Applying this to a multiclass problem by setting learn.crit = myCCELoss I expected to get the same or similar behavior… I indeed get similar results during training but there are two major differences
1a) the calculated loss is much higher than normal
1b) the learning rate has to be much lower
I get very similar results to using the default loss function but…
2) when unfreezing the net to train all layers the math appears to blow up and fail.

1: Here is the output using the default loss function

and here when restarting but using myCCELoss instead:

Note how much higher the reported loss is and how much lower I have to set the learning rate… (i used 0.002 vs 0.01)

In both cases I train on the same single fold of my data and end up with very similar accuracy and confusion results but the losses during training are always much higher.
here is trainig using the default loss function:

and here using myCCELoss:

Given that the accuracies and confusion matricies are very similar the loss function appears to be working. however when i unfreeze the model (exact same code in both cases) the regular code version works as expected but the one using myCCELoss fails with nans.

Here is the output from default loss function:

and again using myCCELoss:

What is wrong with myCCELoss? What am I missing?

Thanks for any help!

note for FocalLoss I should just need to scale the loss by:
loss = loss * (1 - logit) ** gamma

MarkD · January 24, 2019, 1:58am

Note that by reducing my learning rate by an additional power of 10, i.e. lr = 0.0002 I was able to get through the training the unfrozen network with myCCELoss to similar accuracy as the default.

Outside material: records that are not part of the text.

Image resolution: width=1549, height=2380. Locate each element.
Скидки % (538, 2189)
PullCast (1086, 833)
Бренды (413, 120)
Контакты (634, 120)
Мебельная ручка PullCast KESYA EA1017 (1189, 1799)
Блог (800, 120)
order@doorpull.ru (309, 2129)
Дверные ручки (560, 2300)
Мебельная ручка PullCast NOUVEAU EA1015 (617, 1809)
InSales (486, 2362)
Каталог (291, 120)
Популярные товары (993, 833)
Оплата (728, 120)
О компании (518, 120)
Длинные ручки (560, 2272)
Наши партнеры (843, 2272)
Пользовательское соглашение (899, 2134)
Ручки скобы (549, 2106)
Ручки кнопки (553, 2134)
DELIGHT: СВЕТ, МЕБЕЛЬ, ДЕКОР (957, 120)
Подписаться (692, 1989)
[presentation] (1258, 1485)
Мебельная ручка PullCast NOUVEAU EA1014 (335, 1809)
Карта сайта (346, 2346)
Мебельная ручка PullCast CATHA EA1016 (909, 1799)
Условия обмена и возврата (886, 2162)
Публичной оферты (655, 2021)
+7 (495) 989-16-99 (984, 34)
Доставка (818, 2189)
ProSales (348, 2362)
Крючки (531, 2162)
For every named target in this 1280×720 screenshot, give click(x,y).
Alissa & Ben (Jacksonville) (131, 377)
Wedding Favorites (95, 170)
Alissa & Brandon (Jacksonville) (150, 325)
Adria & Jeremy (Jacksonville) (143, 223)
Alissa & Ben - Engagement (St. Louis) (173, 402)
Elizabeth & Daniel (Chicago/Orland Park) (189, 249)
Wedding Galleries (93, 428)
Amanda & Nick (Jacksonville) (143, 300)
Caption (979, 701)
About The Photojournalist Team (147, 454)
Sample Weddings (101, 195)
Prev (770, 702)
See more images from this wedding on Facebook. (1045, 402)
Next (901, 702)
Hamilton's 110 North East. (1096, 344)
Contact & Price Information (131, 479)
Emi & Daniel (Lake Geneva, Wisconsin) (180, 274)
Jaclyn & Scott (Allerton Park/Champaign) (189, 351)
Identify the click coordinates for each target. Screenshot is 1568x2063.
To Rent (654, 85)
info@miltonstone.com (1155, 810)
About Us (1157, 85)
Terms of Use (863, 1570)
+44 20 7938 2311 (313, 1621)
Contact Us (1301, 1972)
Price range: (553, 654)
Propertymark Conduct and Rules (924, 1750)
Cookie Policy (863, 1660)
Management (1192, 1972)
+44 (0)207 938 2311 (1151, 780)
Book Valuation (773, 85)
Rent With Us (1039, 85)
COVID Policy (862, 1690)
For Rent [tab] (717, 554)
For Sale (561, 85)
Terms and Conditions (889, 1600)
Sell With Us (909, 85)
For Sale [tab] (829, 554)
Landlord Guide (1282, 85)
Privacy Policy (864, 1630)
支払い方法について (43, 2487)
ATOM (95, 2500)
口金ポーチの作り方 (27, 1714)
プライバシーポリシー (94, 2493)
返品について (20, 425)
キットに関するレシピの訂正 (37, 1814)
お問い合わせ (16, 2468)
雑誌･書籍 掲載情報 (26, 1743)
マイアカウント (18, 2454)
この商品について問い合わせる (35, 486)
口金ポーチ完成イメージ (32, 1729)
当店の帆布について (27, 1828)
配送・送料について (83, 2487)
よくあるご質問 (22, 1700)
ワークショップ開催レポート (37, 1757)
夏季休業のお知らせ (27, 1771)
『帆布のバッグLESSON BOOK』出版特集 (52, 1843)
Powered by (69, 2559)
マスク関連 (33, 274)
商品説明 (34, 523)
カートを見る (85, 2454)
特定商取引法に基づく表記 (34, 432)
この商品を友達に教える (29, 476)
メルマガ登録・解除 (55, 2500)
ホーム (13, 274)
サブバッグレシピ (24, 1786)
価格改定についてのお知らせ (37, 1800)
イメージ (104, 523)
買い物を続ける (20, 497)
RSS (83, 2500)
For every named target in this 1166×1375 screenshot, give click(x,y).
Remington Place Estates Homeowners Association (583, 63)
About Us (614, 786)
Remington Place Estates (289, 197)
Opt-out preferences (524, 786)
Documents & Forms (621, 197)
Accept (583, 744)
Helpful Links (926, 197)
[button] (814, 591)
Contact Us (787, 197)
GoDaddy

still puzzled as to why the loss values are so high and learning rate has to be low

MarkD · January 24, 2019, 6:53pm

I found my error. In mySSELoss I was summing the losses over the minibatch rather than averaging them.
in https://pytorch.org/docs/master/nn.html#crossentropyloss
it says: The losses are averaged across observations for each minibatch.
Here is the corrected code

def one_hot_embedding(labels, num_classes):
    return torch.eye(num_classes)[labels.data.cpu()]

class myCCELoss(nn.Module):

    def __init__(self):
        super(myCCELoss, self).__init__()

    def forward(self, input, target):
        y = one_hot_embedding(target, input.size(-1))
        logit = F.softmax(input)
       
        loss = -1 * V(y) * torch.log(logit) # cross entropy loss
        return loss.sum(dim=1).mean()
    
class FocalLoss(nn.Module):

    def __init__(self, gamma=0, eps=1e-7):
        super(FocalLoss, self).__init__()
        self.gamma = gamma
        self.eps = eps

    def forward(self, input, target):
        y = one_hot_embedding(target, input.size(-1))
        logit = F.softmax(input)
        logit = logit.clamp(self.eps, 1. - self.eps)
        
        loss = -1 * V(y) * torch.log(logit) # cross entropy
        loss = loss * (1 - logit) ** self.gamma # focal loss
        return loss.sum(dim=1).mean()

learn.crit = FocalLoss(gamma=2.0)